Son 25 yılda emekli aylığı bağlama oranları bildiğim kadarıyla % 70 lerden % 50 lere kadar düştü. Bu düşüş bile insanların emekliliğe yönelmesinin önünde ciddi bir engel. Buna ek olarak mevcut ekonomik şartların da can sıkıcılığı eklenince artık özellikle memur kesiminde büyük çoğunluk emeklilik yaş sınırı olan 65 e kadar maalesef devam ediyor. Ki daha önce çeşitli konu başlıkları altında defalarca yazdığımız gibi, artık emekli ikramiyeleri de ev veya araba almaya yetmiyor. Ne diyelim, çalışırken zaten hallolmayan birçok meselenin emekli olunca hallolma şansı artık daha da düşük.
İşçi ve memurda yapılan emeklilik hesaplamalarında ayak oyunu okadar çok ki emekli olan emekli olunca ancak anlıyor.
Çoplak maaş.
Giydirilmiş maaş.
Emekliye esas maaş.
Makam tazminatlı maaş.
Destek eklenmiş yada fark eklenmiş maaş.
Bu maaşa eklenen ne var ise bunlar emekli olunduğu zaman maaştan ayıklanıp bu maaş üstünde emekli ikramiyesi hesaplanıp maaş bağlama oranı bu çıplak maaş üstünden hesaplanır.
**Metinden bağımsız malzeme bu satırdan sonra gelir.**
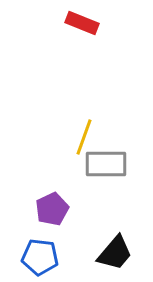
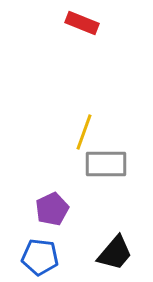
yellow line: moved 5 px up
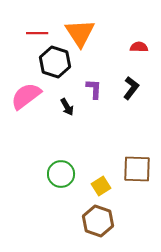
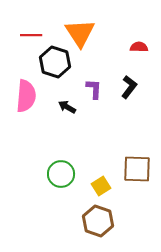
red line: moved 6 px left, 2 px down
black L-shape: moved 2 px left, 1 px up
pink semicircle: rotated 132 degrees clockwise
black arrow: rotated 150 degrees clockwise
Bildiğim bu. Bu çıplak maaş denen şey en sonunda emekliyi çıplak burakan maaş.
Eskiden şöyle zordu, şartlar şöyleydi böyleydi diyenlere, çok değil 10-20 sene öncesine kadar tek maaşlı bir memurun biraz zorlansa da evini alabildiğini veya arsası varsa yaptırabildiğini, çocuklarını da zorlansa da okutabilip evlendirebildiğini, iyi kötü de bir araba alabildiğini, şimdilerde ise iki maaşla bile bu kazanımların elde edilmesinin çok zorlaştığını anlatmaktan gına geldi abi. Emeklilik ne demek, aktif çalışma hayatının bitip, ömrün geri kalanını olabildiğince rahat ve sakin geçirebilmek demek ama bizde emekliler artık maddi sıkıntıların beraberinde getirdiği psikolojik sorunlarla boğuşur durumda ki bu da beraberinde diğer sağlık sorunlarını tetiklemekte.